◆ **WHAT TO DO**
Exercise in exact copying: restate word for word only the lines below from the one containing "जंतर-मंतर पर बड़ा आतंकी प्लान नाकाम! ISI ने" through the one containing "Понеделник до Петок: 09:00 - 21:00ч", omitting any pictures.

Items from a data source:
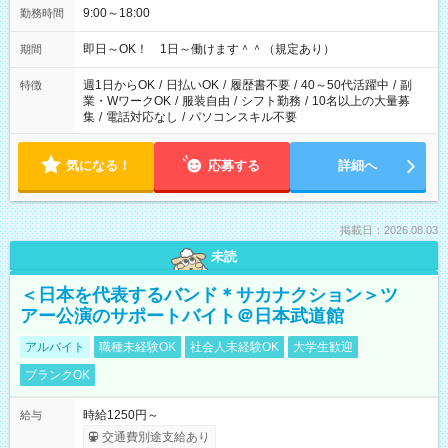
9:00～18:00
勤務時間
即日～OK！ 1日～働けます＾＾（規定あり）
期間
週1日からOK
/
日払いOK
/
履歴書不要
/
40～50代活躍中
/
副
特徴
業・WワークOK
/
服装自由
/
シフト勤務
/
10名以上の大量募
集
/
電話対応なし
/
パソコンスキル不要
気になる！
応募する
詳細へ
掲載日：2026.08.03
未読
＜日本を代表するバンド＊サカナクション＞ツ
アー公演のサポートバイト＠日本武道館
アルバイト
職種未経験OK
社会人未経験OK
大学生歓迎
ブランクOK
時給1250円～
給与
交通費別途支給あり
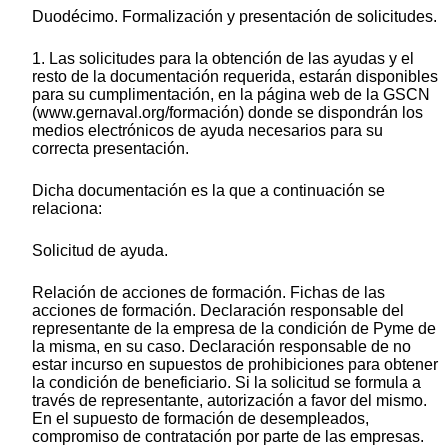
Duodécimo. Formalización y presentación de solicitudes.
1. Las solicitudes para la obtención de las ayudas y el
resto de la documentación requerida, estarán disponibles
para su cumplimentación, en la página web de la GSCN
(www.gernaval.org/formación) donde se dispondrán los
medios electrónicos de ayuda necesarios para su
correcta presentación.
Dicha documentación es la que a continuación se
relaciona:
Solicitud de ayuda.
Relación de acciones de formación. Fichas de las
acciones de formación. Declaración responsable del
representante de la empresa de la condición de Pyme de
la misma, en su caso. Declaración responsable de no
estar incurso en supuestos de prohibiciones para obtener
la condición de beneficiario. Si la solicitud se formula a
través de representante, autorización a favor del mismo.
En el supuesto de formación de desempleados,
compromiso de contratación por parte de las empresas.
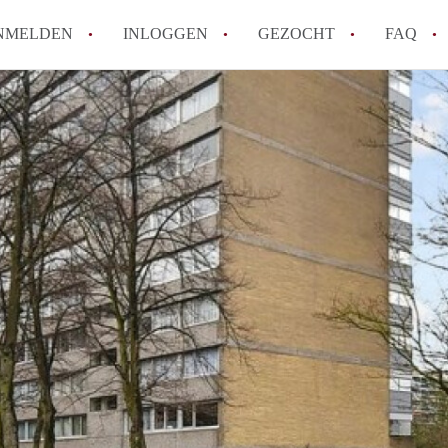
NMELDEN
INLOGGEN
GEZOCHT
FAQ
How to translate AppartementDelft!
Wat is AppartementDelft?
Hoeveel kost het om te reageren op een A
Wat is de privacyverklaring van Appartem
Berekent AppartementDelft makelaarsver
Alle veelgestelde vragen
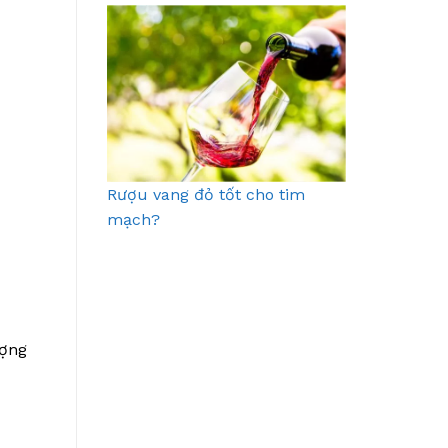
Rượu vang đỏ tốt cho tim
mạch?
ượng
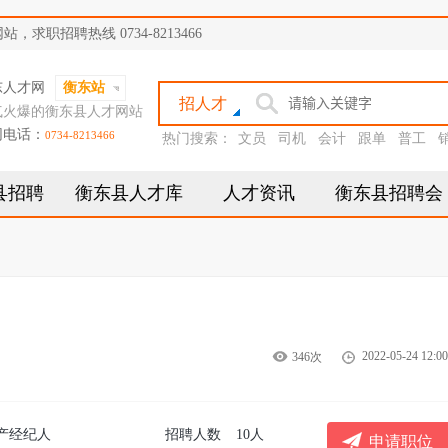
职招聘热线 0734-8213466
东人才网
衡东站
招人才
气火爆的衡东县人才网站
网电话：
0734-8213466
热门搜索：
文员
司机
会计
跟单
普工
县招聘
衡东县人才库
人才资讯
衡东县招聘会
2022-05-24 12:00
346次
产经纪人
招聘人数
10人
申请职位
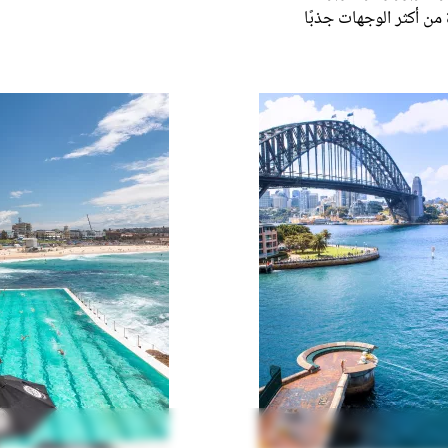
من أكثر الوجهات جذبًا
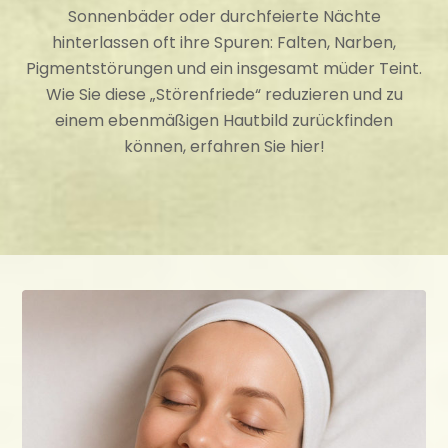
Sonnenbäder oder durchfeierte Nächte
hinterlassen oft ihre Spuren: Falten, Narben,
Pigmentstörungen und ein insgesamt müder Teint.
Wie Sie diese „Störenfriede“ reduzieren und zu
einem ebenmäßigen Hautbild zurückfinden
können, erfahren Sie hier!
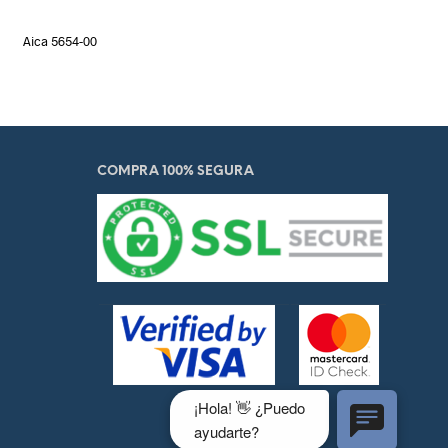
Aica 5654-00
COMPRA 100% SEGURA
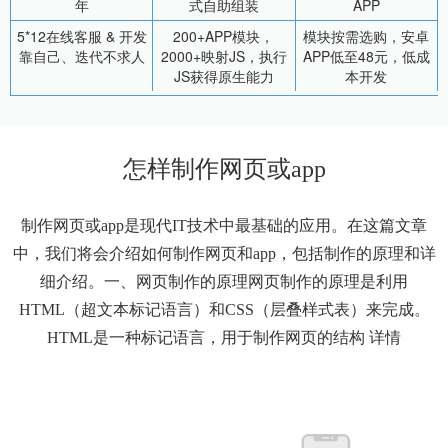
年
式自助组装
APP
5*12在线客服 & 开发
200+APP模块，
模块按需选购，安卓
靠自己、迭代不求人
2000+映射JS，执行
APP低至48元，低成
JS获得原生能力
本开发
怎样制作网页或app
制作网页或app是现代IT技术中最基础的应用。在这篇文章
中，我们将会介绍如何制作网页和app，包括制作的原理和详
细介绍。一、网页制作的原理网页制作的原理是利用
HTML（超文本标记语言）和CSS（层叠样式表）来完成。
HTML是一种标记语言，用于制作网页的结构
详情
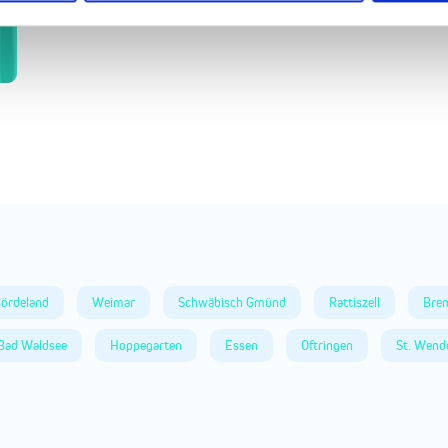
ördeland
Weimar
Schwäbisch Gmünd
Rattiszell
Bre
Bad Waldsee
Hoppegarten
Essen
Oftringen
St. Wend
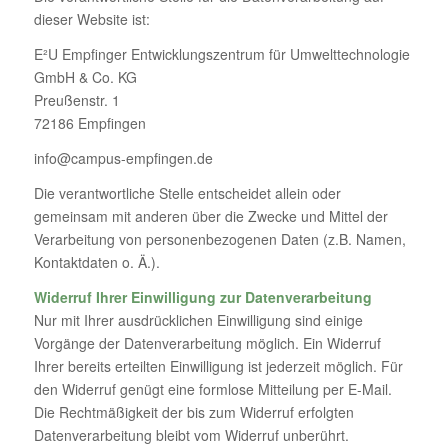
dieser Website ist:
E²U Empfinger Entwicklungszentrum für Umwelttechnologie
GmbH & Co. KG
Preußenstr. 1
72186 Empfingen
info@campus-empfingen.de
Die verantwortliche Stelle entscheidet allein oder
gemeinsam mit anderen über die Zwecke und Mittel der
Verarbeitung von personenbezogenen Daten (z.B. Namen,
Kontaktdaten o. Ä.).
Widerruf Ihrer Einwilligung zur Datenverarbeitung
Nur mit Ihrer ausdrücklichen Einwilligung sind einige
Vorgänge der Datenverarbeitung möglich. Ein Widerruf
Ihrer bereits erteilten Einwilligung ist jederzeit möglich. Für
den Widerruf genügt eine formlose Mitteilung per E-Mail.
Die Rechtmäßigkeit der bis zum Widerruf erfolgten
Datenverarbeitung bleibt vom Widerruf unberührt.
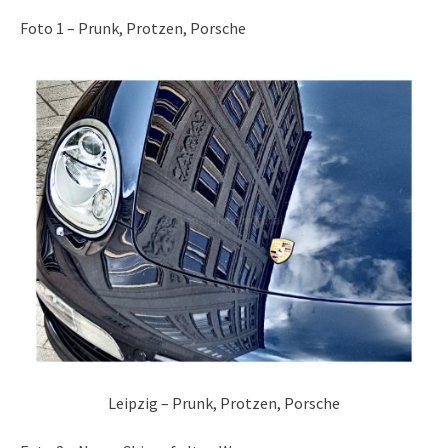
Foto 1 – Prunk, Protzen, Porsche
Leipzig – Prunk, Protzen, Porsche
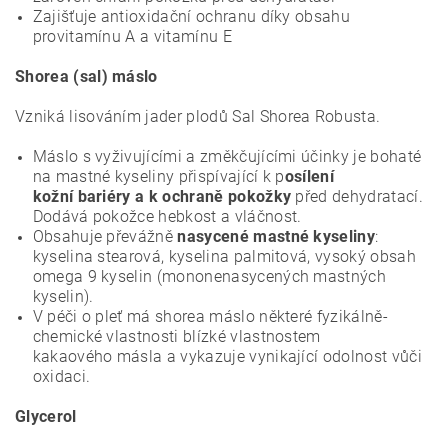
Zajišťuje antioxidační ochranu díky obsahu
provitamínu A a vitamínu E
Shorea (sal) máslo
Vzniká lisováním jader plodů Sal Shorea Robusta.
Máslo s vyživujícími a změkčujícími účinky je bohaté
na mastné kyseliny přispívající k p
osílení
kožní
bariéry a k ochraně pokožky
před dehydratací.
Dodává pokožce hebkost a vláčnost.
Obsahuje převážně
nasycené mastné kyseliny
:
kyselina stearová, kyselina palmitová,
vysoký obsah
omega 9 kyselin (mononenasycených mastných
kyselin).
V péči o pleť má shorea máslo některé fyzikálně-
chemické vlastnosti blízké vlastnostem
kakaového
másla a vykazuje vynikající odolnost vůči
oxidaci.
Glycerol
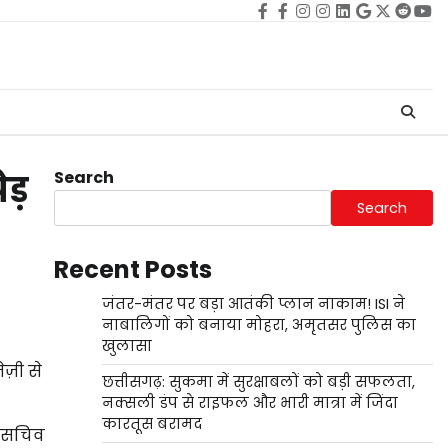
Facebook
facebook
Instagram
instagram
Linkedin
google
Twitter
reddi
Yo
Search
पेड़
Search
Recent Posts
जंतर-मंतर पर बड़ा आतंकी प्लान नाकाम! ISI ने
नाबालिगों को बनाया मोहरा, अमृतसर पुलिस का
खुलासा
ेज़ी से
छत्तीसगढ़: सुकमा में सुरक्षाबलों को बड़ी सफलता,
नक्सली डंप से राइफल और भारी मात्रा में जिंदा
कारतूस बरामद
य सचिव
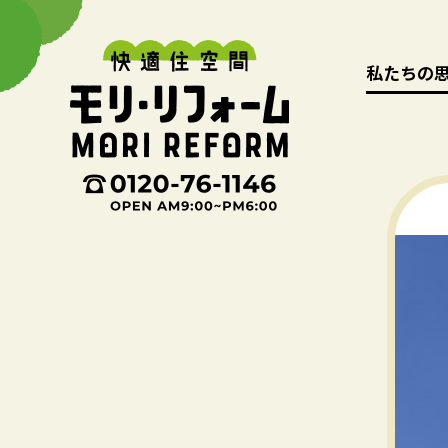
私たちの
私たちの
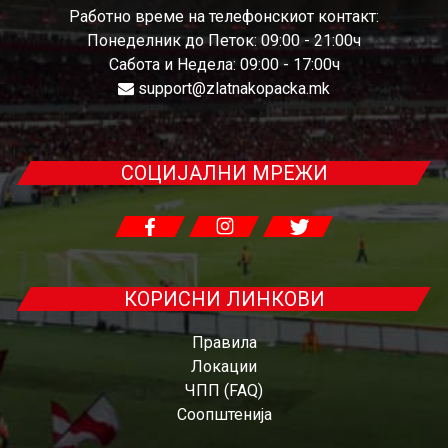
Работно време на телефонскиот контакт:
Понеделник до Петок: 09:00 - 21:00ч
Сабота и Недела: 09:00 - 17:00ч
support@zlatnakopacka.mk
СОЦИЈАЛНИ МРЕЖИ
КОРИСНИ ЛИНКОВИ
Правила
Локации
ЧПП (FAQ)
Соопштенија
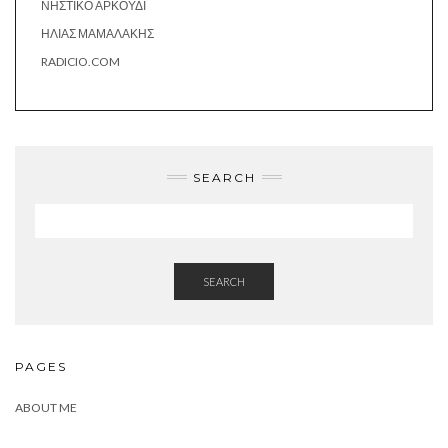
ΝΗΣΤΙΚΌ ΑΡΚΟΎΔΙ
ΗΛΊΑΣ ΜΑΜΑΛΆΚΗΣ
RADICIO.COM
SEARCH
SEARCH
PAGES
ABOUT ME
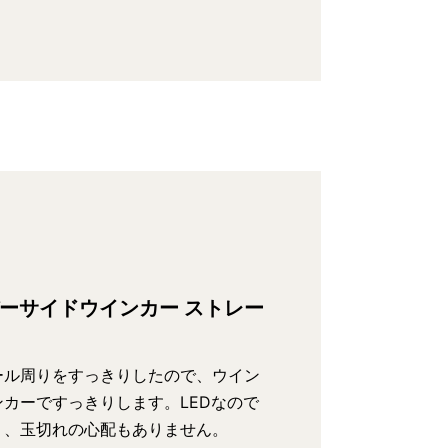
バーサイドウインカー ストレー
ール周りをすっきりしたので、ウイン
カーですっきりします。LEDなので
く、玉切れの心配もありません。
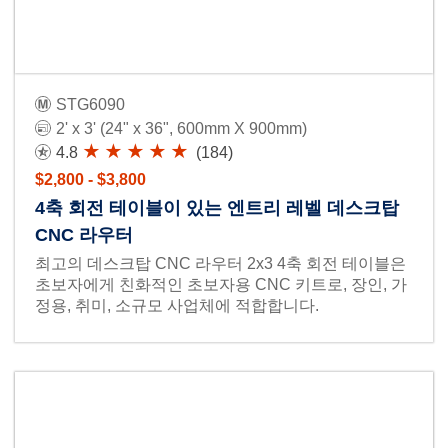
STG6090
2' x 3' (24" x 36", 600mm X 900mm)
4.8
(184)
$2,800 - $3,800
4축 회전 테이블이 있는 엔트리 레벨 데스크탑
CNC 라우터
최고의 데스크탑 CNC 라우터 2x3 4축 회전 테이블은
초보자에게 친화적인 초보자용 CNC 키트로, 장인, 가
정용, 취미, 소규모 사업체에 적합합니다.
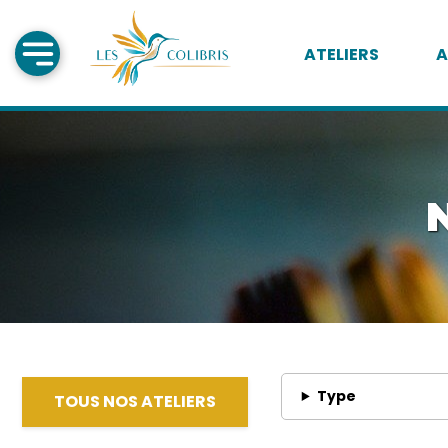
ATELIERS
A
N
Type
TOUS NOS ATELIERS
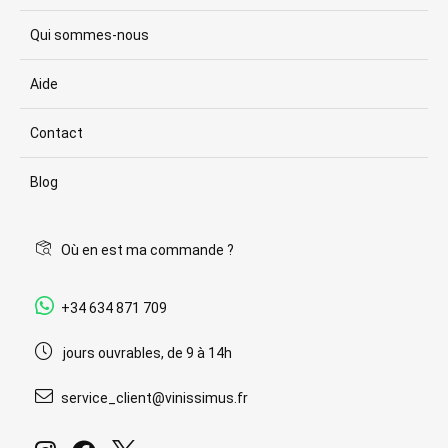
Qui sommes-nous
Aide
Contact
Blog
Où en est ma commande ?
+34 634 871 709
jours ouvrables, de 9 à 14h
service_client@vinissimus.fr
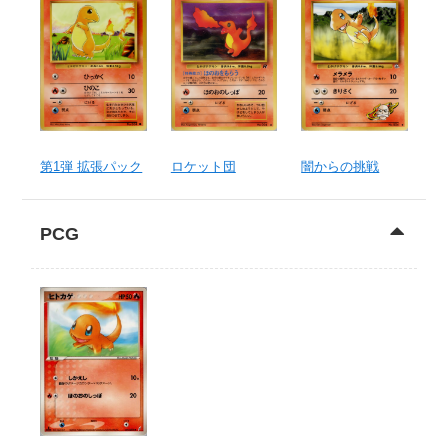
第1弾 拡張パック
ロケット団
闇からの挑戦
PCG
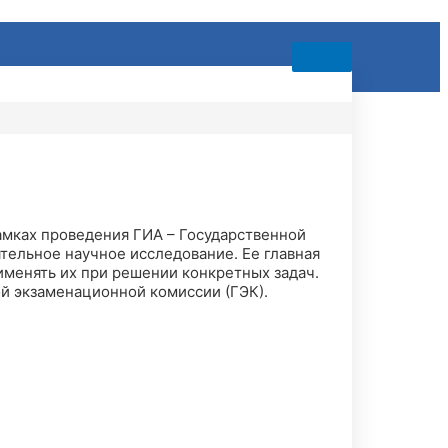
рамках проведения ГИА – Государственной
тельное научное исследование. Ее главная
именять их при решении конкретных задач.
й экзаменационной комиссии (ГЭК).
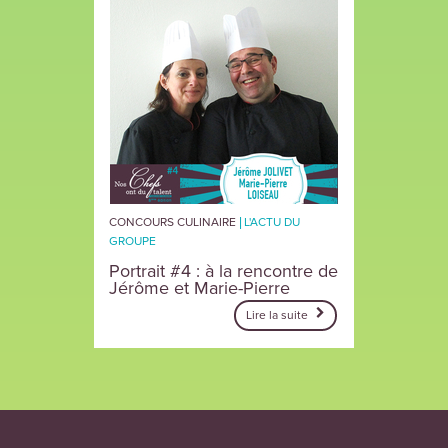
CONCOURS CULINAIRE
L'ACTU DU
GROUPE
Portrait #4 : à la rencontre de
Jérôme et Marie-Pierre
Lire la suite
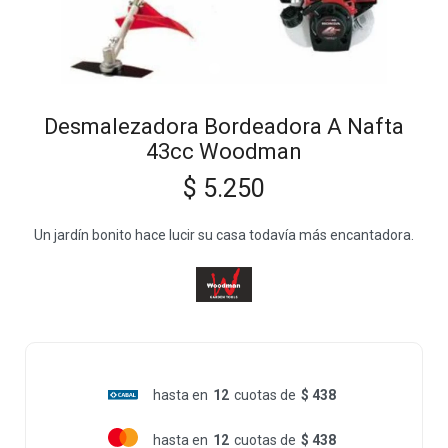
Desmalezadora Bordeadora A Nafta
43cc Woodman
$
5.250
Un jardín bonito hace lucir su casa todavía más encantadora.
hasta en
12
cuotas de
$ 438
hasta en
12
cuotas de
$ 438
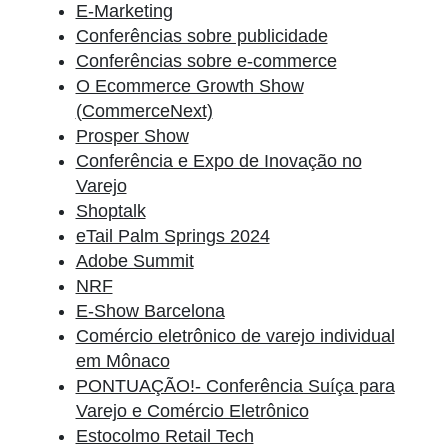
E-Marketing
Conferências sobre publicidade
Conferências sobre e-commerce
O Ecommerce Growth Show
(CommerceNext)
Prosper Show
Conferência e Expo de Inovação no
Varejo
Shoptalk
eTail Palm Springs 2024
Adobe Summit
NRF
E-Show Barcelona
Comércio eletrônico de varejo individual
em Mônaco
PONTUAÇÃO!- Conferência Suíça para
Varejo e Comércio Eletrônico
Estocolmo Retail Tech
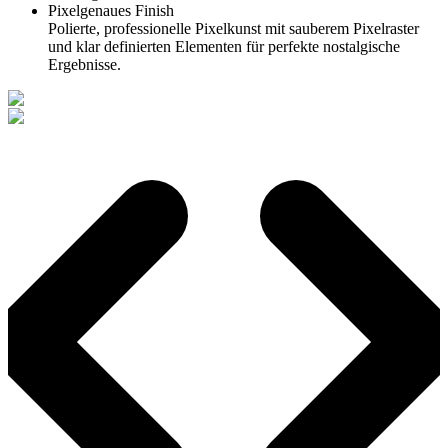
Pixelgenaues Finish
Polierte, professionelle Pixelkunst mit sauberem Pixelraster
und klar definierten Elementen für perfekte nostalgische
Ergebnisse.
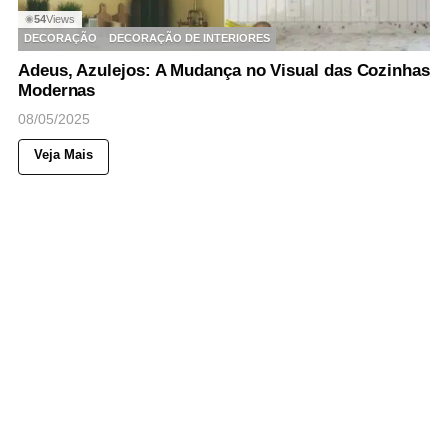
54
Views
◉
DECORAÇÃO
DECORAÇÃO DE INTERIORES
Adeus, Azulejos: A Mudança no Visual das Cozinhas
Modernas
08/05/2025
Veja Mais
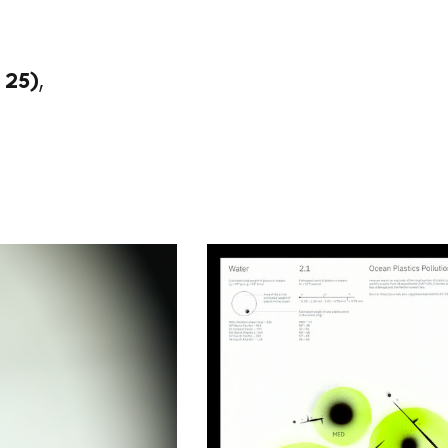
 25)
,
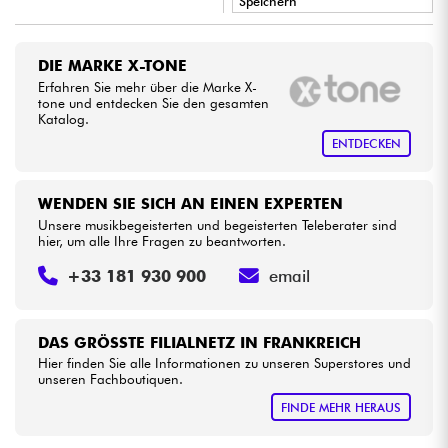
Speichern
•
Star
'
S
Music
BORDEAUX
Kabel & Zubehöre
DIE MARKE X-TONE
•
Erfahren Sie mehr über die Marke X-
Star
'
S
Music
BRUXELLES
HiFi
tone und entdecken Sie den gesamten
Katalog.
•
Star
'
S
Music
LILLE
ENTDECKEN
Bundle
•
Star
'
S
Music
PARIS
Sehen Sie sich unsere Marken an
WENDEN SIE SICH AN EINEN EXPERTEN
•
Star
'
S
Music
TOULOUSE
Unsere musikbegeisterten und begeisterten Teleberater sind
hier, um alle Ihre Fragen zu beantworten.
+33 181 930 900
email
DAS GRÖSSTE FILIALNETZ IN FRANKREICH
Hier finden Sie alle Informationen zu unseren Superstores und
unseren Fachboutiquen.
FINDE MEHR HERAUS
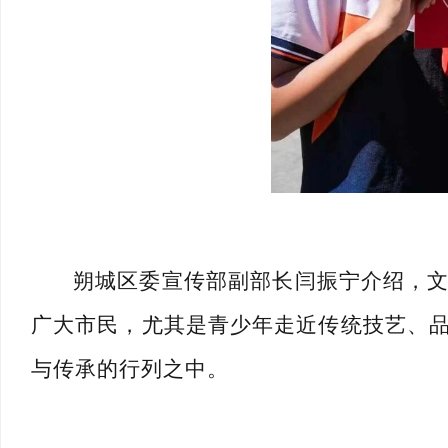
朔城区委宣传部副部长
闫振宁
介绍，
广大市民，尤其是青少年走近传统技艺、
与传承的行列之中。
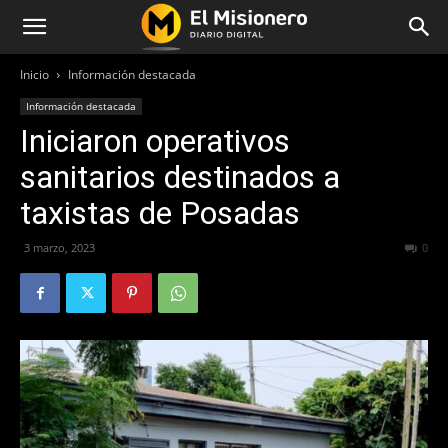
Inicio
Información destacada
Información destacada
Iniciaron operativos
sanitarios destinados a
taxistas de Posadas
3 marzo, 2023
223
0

◆ **EXERCISE ANSWER**
जंतर-मंतर पर बड़ा आतंकी प्लान नाकाम! ISI ने
नाबालिगों को बनाया मोहरा, अमृतसर पुलिस का
खुलासा
ेज़ी से
छत्तीसगढ़: सुकमा में सुरक्षाबलों को बड़ी सफलता,
नक्सली डंप से राइफल और भारी मात्रा में जिंदा
कारतूस बरामद
य सचिव
私たちの
私たちの
Работно време на телефонскиот контакт:
Понеделник до Петок: 09:00 - 21:00ч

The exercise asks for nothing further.